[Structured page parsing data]
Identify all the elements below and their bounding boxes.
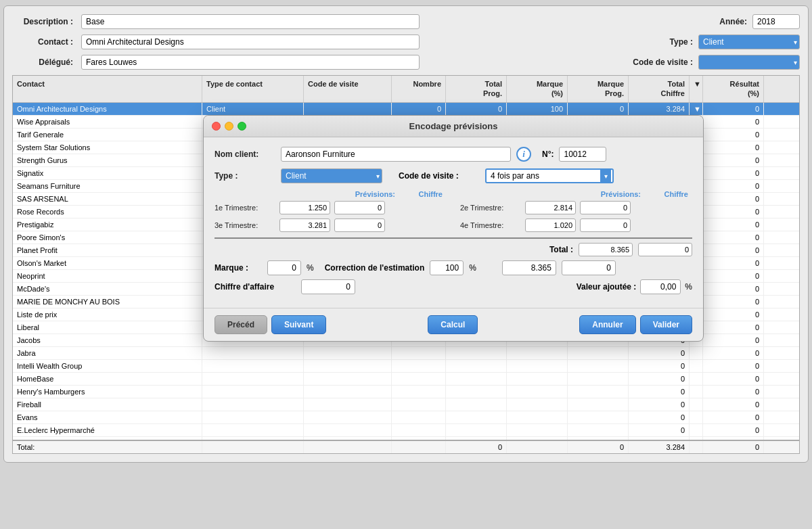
- correction-chiffre-input[interactable]: [562, 260, 616, 275]
- td-type: [202, 424, 304, 436]
- table-row[interactable]: Intelli Wealth Group 0 0: [13, 360, 799, 373]
- td-sep: ▼: [690, 103, 703, 115]
- valider-button[interactable]: Valider: [640, 315, 692, 334]
- table-row[interactable]: Omni Architectural Designs Client 0 0 10…: [13, 103, 799, 116]
- q1-row: 1e Trimestre:: [215, 201, 447, 214]
- prec-button[interactable]: Précéd: [215, 315, 267, 334]
- td-resultat: 0: [703, 231, 764, 244]
- minimize-button[interactable]: [225, 122, 233, 131]
- td-code: [304, 411, 392, 423]
- close-button[interactable]: [212, 122, 221, 131]
- delegue-input[interactable]: [81, 55, 420, 70]
- td-contact: Wise Appraisals: [13, 116, 202, 128]
- code-visite-select-wrapper: ▾: [698, 55, 800, 70]
- marque-value-input[interactable]: [267, 260, 301, 275]
- q2-row: 2e Trimestre:: [460, 201, 692, 214]
- total-section: Total :: [215, 237, 692, 256]
- q3-prev-input[interactable]: [279, 218, 330, 232]
- chiffre-header-left: Chiffre: [402, 190, 443, 198]
- q4-prev-input[interactable]: [525, 218, 576, 232]
- table-row[interactable]: Evans 0 0: [13, 411, 799, 424]
- modal-code-visite-label: Code de visite :: [399, 171, 480, 181]
- prev-header-left: Prévisions:: [341, 190, 395, 198]
- q2-prev-input[interactable]: [525, 201, 576, 214]
- q1-prev-input[interactable]: [279, 201, 330, 214]
- q4-row: 4e Trimestre:: [460, 218, 692, 232]
- footer-right-buttons: Annuler Valider: [579, 315, 692, 334]
- q3-chiffre-input[interactable]: [334, 218, 385, 232]
- annuler-button[interactable]: Annuler: [579, 315, 635, 334]
- td-totalchiffre: 0: [629, 411, 690, 423]
- td-contact: Evans: [13, 411, 202, 423]
- td-resultat: 0: [703, 308, 764, 321]
- td-marque: 100: [507, 103, 568, 115]
- total-marqueprog: 0: [568, 441, 629, 453]
- total-nombre: [392, 441, 446, 453]
- td-sep: [690, 424, 703, 436]
- q2-label: 2e Trimestre:: [460, 204, 521, 212]
- total-code: [304, 441, 392, 453]
- td-totalchiffre: 3.284: [629, 103, 690, 115]
- annee-input[interactable]: [752, 14, 800, 29]
- table-row[interactable]: Henry's Hamburgers 0 0: [13, 386, 799, 398]
- td-resultat: 0: [703, 244, 764, 256]
- n-input[interactable]: [559, 147, 606, 162]
- td-totalprog: [446, 386, 507, 398]
- correction-total-input[interactable]: [502, 260, 556, 275]
- description-input[interactable]: [81, 14, 420, 29]
- correction-input[interactable]: [430, 260, 464, 275]
- code-visite-select[interactable]: [698, 55, 800, 70]
- contact-input[interactable]: [81, 34, 420, 49]
- q2-chiffre-input[interactable]: [580, 201, 631, 214]
- td-resultat: 0: [703, 141, 764, 154]
- td-contact: Omni Architectural Designs: [13, 103, 202, 115]
- td-code: [304, 386, 392, 398]
- suivant-button[interactable]: Suivant: [271, 315, 326, 334]
- td-resultat: 0: [703, 360, 764, 372]
- td-resultat: 0: [703, 218, 764, 231]
- nom-client-input[interactable]: [281, 147, 511, 162]
- table-row[interactable]: E.Leclerc Hypermarché 0 0: [13, 424, 799, 437]
- maximize-button[interactable]: [238, 122, 246, 131]
- q4-chiffre-input[interactable]: [580, 218, 631, 232]
- total-chiffre-input[interactable]: [638, 243, 692, 256]
- q1-label: 1e Trimestre:: [215, 204, 275, 212]
- modal-type-select[interactable]: Client: [281, 168, 382, 183]
- footer-center-buttons: Calcul: [428, 315, 478, 334]
- total-totalchiffre: 3.284: [629, 441, 690, 453]
- code-visite-input[interactable]: [485, 168, 614, 183]
- chiffre-affaire-input[interactable]: [301, 279, 355, 294]
- modal-body: Nom client: i N°: Type : Client ▾ Code d…: [204, 137, 703, 308]
- td-resultat: 0: [703, 167, 764, 179]
- td-contact: Rose Records: [13, 206, 202, 218]
- correction-pct: %: [469, 263, 476, 273]
- td-contact: McDade's: [13, 283, 202, 295]
- td-contact: Liberal: [13, 321, 202, 334]
- total-prev-input[interactable]: [579, 243, 633, 256]
- quarters-left: Prévisions: Chiffre 1e Trimestre: 3e Tri…: [215, 190, 447, 232]
- td-nombre: [392, 360, 446, 372]
- quarters-right: Prévisions: Chiffre 2e Trimestre: 4e Tri…: [447, 190, 692, 232]
- td-nombre: [392, 386, 446, 398]
- total-resultat: 0: [703, 441, 764, 453]
- td-marque: [507, 360, 568, 372]
- td-marqueprog: [568, 360, 629, 372]
- type-select[interactable]: Client: [698, 34, 800, 49]
- q1-chiffre-input[interactable]: [334, 201, 385, 214]
- td-code: [304, 398, 392, 411]
- table-row[interactable]: Jabra 0 0: [13, 347, 799, 360]
- valeur-ajoutee-input[interactable]: [640, 279, 681, 294]
- footer-left-buttons: Précéd Suivant: [215, 315, 326, 334]
- td-totalchiffre: 0: [629, 347, 690, 359]
- modal-footer: Précéd Suivant Calcul Annuler Valider: [204, 308, 703, 341]
- total-marque: [507, 441, 568, 453]
- calcul-button[interactable]: Calcul: [428, 315, 478, 334]
- col-marque-prog: MarqueProg.: [568, 76, 629, 102]
- info-icon[interactable]: i: [516, 147, 531, 162]
- code-visite-group: Code de visite : ▾: [625, 55, 800, 70]
- td-marqueprog: [568, 398, 629, 411]
- td-marqueprog: [568, 411, 629, 423]
- chiffre-header-right: Chiffre: [648, 190, 688, 198]
- table-row[interactable]: HomeBase 0 0: [13, 373, 799, 386]
- table-row[interactable]: Fireball 0 0: [13, 398, 799, 411]
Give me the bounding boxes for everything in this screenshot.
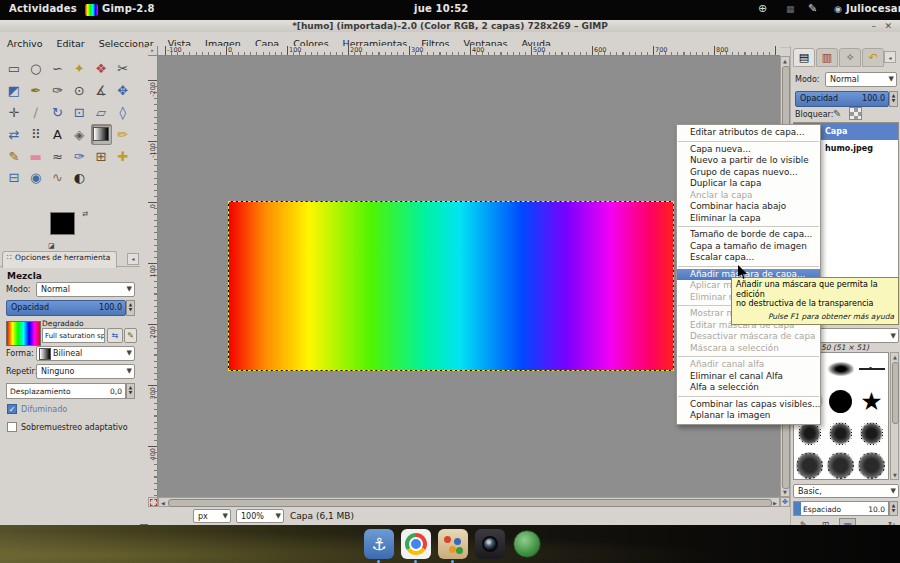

▶ EXERCISE OBJECTIVE
Scan the data above for the word "Prévisions". Copy every line in which it is found.

▶ ANSWER BOX
- prev-header-left: Prévisions:: [341, 190, 395, 198]
- quarters-left: Prévisions: Chiffre 1e Trimestre: 3e Tri…: [215, 190, 447, 232]
- quarters-right: Prévisions: Chiffre 2e Trimestre: 4e Tri…: [447, 190, 692, 232]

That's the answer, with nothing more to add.